Lest you think I’m exaggerating, let’s briefly consider the case of global warming. The oxymoronically named Republicans for Environmental Protection offers on its website “expert” documentation against the “myth” of global warming, while the number of Republicans polled in 2009 who believe in global warming had considerably declined. This was not the case with Democrats polled. Lack of belief in climate change is contrary to significant evidence of global warming and advocacy by professional groups such as the Union of Concerned Scientists, NGOs and governments.
So what’s the solution to our contemporary allegiance to ignorance and blind faith?
A good start would be excellent public education for all children and the relentless cultivation of an open mind. Education is a basic human right, and it should be part and parcel of being American. Call me old-fashioned, but I actually do believe in enlightenment and progress gained through knowledge. Not stuffy Enlightenment knowledge from days of yore, accessible only to the privileged, but rather a contemporary, global, rigorous education freely available to all that advances society and sustains our planet.
Clinging to “dumb and dumber,” embracing ignorance, maligning critical thought and attacking people who seek complexity are not the way forward. Playing dumb is not only brainless, it’s heartless and frankly pitiable. All progressive people, and especially those who seek a just world, need to insist on every person’s right to secure the knowledge he or she needs to move fully through life, and not merely to exist, and to adjust their circumstances toward greater freedom and happiness. We need to craft rich, abundant, complicated, true stories about the world and its inhabitants.
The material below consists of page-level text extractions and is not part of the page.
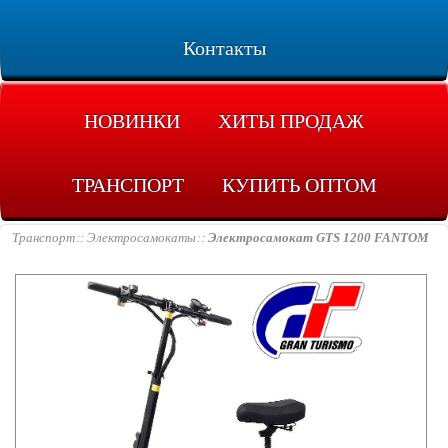
Контакты
НОВИНКИ
ХИТЫ ПРОДАЖ
ТРАНСПОРТ
КУПИТЬ ОПТОМ
Транспорт
Электросамокаты
Электросамокат GTS 1200 FANTOM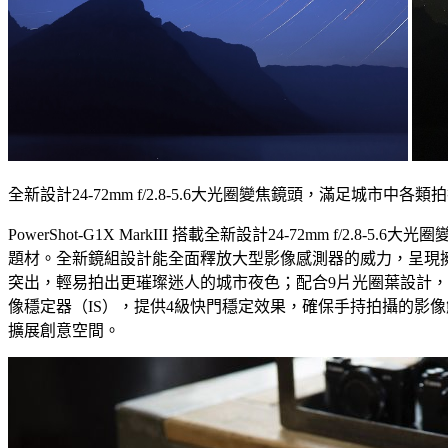
全新設計24-72mm f/2.8-5.6大光圈變焦鏡頭，滿足城市中各類
PowerShot-G1X MarkIII 搭載全新設計24-72mm f
題材。全新鏡組設計能全面釋放大型影像感測器的威力，呈現擁
突出，輕易拍出更璀璨迷人的城市夜色；配合9片光圈葉設計
像穩定器（IS），提供4級快門穩定效果，確保手持拍攝的影
擴展創意空間。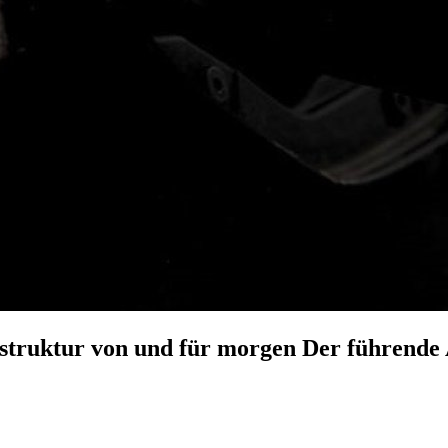
astruktur von und für morgen
Der führende 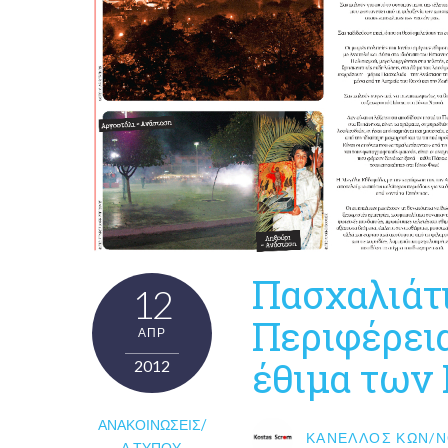
Πασχαλιάτι
12
Περιφέρει
ΑΠΡ
έθιμα των
2012
ΑΝΑΚΟΙΝΏΣΕΙΣ/
ΚΑΝΈΛΛΟΣ ΚΩΝ/Ν
Δ.ΤΎΠΟΥ
,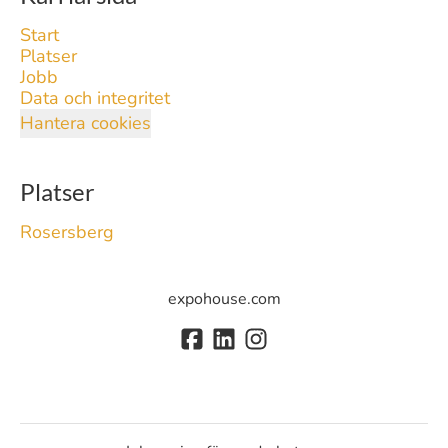
Start
Platser
Jobb
Data och integritet
Hantera cookies
Platser
Rosersberg
expohouse.com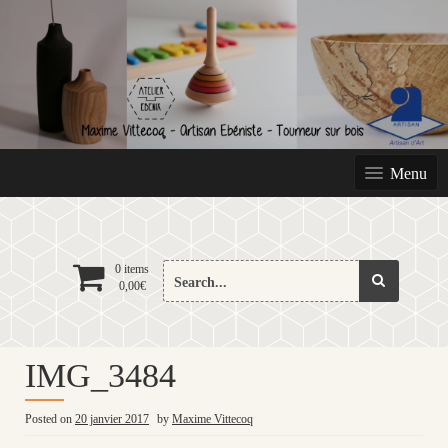
Skip
to
content
Menu
Search
0 items
0,00
€
for:
IMG_3484
Posted on
20 janvier 2017
by
Maxime Vittecoq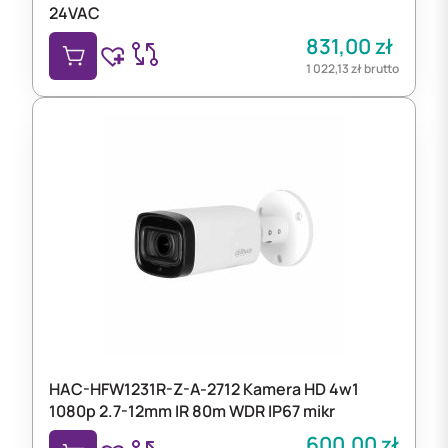
24VAC
831,00
zł
1 022,13
zł
brutto
HAC-HFW1231R-Z-A-2712 Kamera HD 4w1
1080p 2.7-12mm IR 80m WDR IP67 mikr
600,00
zł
And we need to teach all our children well—not just the progeny of the elite.
Sure, I know what my targets will think: that I’m an out-of-touch, intellectual snob of an urban professor picking on the little people, the happy nuclear families spread out across the wholesome red states of America. They’ll view me as a poster child for the “liberal elite,” afraid of God, marriage, faith, debt reduction, war, Old Glory, country music, F-150s, guns, and beer in a can. She’s not a real American, they’ll cry, any more than that “African” in the White House.
Bullshit.
The truth is, we need knowledge not only to survive but to thrive. This may surprise some Americans (with the exception of teachers, god bless ‘em, who know better), but human beings have brains. Sturdy, complicated, beautiful, messy brains. Together with thumbs, our exquisitely calibrated “little grey cells,” as Agatha Christie’s Hercule Poirot called them, distinguish us from most of our animal kin.
Of course, while education can build a better brain, I’ve known plenty of senseless people with college degrees and many brilliant people without them. Heart matters, too, just as much as thumbs and brains. Compassion, grace and love reside somewhere south of the cerebral cortex.
I think we all know where the assholes lie.
In closing, I offer just two simple words for haters like Glenn Beck and Fox News and Tea Party wing-nuts who hide behind stale labels and conservative vitriol and nostalgic images of a homogeneous America that never was while celebrating ignorance:
Bring it.
We’re smart. We’re pissed-off. And we’re ready for a change.